Si l’incarnation d’un personnage (réel ou fictif) dans un biopic permet bien souvent une nomination à l’Oscar, il fut triste de constater que cela n’ait pas été le cas pour Selma. La performance déployée par David Oyelowo méritait largement une nomination, ne serait-ce qu’en reconnaissance du travail d’interprétation accompli. Car, aussi improbable que cela soit, aucune des déclarations publiques de Martin Luther King dans le long-métrage d’Ava DuVernay n’est historiquement correcte. Cette situation ubuesque est due au fait que les discours de MLK sont sous copyrights et ont été achetées par un autre studio ayant un film le concernant en projet. Ainsi, Ava DuVernay et son scénariste Paul Webb auront élaboré des variations à ces textes, sans pour autant dénaturer leur message ou trahir le sens de la lutte de Luther King.

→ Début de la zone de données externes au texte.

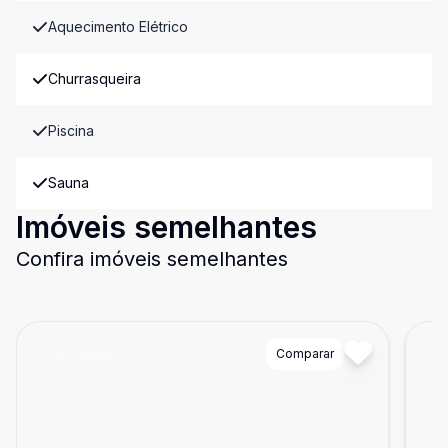
Aquecimento Elétrico
Churrasqueira
Piscina
Sauna
Imóveis semelhantes
Confira imóveis semelhantes
Cód:
25490
Comparar
Có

Dommage que l’abnégation de la réalisatrice ne se retrouve pas dans sa mise en scène. Si les scènes intimistes, élaborées avec de simples champ-contre-champs dignes d’un mauvais téléfilm, reposent essentiellement sur la juste interprétation du casting, les scènes clés où se démontre la violence des autorités blanches à l’égard des citoyens de couleur en rajoutent plus que nécessaire. Ainsi, pour présenter l’horreur de la première marche pacifiste depuis Selma qui s’était terminée dans une violence extrême sur le Pettus Bridge, nous aurons droit à des plans au ralenti sur les policiers à cheval chargeant la foule, montés en parallèle avec les réactions horrifiées des téléspectateurs américains regardant le drame en direct. Cette réalisation tire-larme qui en fait des caisses dessert au final le propos du film. Ava DuVernay aurait mieux fait d’adopter la même position que l’interprétation humble et tout en sobriété de David Oyelowo.

 

Selma – Sortie le 11 mars 2015
Réalisé par Ava DuVernay
Avec David Oyelowo, Tom Wilkinson, Carmen Ejogo
Selma retrace la lutte historique du Dr Martin Luther King pour garantir le droit de vote à tous les citoyens. Une dangereuse et terrifiante campagne qui s’est achevée par une longue marche, depuis la ville de Selma jusqu’à celle de Montgomery, en Alabama, et qui a conduit le président Jonhson à signer la loi sur le droit de vote en 1965.